Before officially unveiling the wedge dowel roughly three years ago, Ikea spent several years tinkering with the development of something that would impact a wide range of the company’s products. The company saw improving its product line in terms of both longevity and ease of use as a key to retaining current customers and attracting new ones. Anna-Karin Sjogren, an Ikea’ product development engineer, admits to feeling a sense of duty to provide consumers with the best possible furniture.
“We are focusing a lot more on innovation than we have in the past,” Sjogren told Fast Co Design. “With innovation in general, it is about making more sustainable solutions so [a piece] can live with a customer longer.
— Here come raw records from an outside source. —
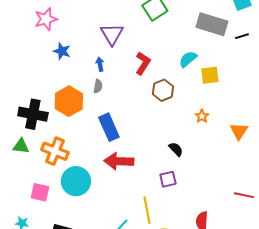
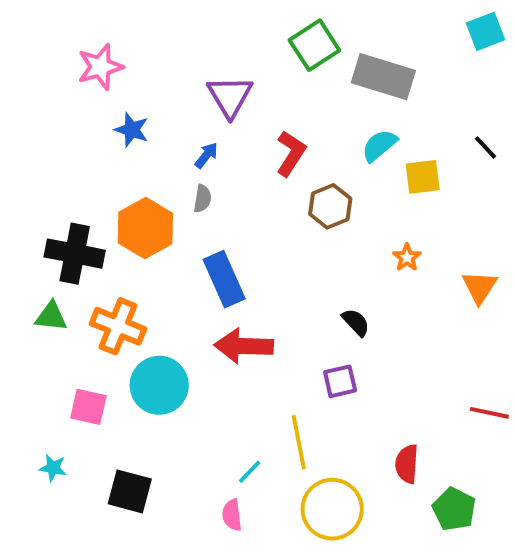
gray rectangle: (212, 24) -> (383, 77), moved
black line: (242, 36) -> (485, 147), moved, turned 64
blue arrow: (100, 64) -> (206, 155), turned 48

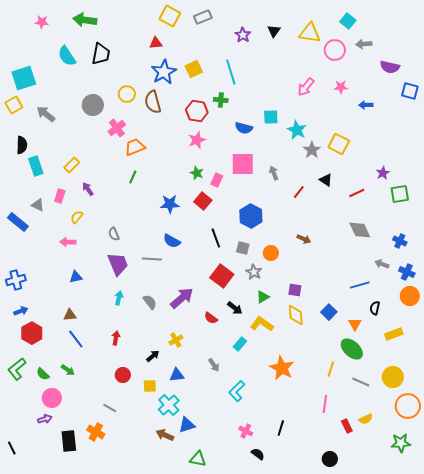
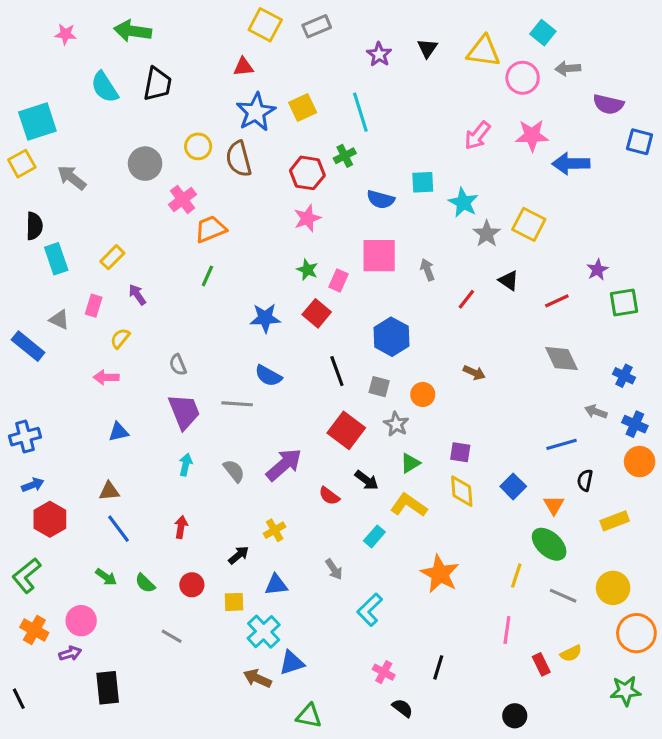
pink star: (341, 87) -> (532, 136), size x1.5
green cross: (221, 100) -> (345, 156), turned -32
blue arrow: (366, 105) -> (571, 164), size x1.6
green semicircle: (43, 374) -> (145, 583), moved
orange cross: (96, 432) -> (34, 630), moved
We make so much furniture that we have that responsibility.”
This responsibility — and loads of hard work, of course — took on the finished form of something that resembles a wooden screw. Gone are the days of fumbling with an Allen wrench as Ikea’s wedge dowel requires an incredibly simple assembly process. For something like a table, owners merely insert its legs into the tabletop before screwing in the metal inserts — for a four-legged table, just four total screws are required. The wedge dowel also makes it easier to keep Ikea furniture in tip-top condition in the event of a move.
“This demands modularity and flexibility,” Sjogren added. “That’s what we’re focusing our innovation on right now. It’s a product that looks simple and easy to understand, but it takes so much work for it to become nice, simple, and easy.”
Moving forward, the Ikea engineering team intends to focus on how the wedge dowel can be adapted to different materials — as of now, the dowels only work with its wooden furniture. Specifically, Ikea hopes to find a solution to the problem of humidity in markets like India or China. Because wood expands and shrinks depending on the amount of moisture present, a material (think metal) that could consistently withstand those elements is incredibly important.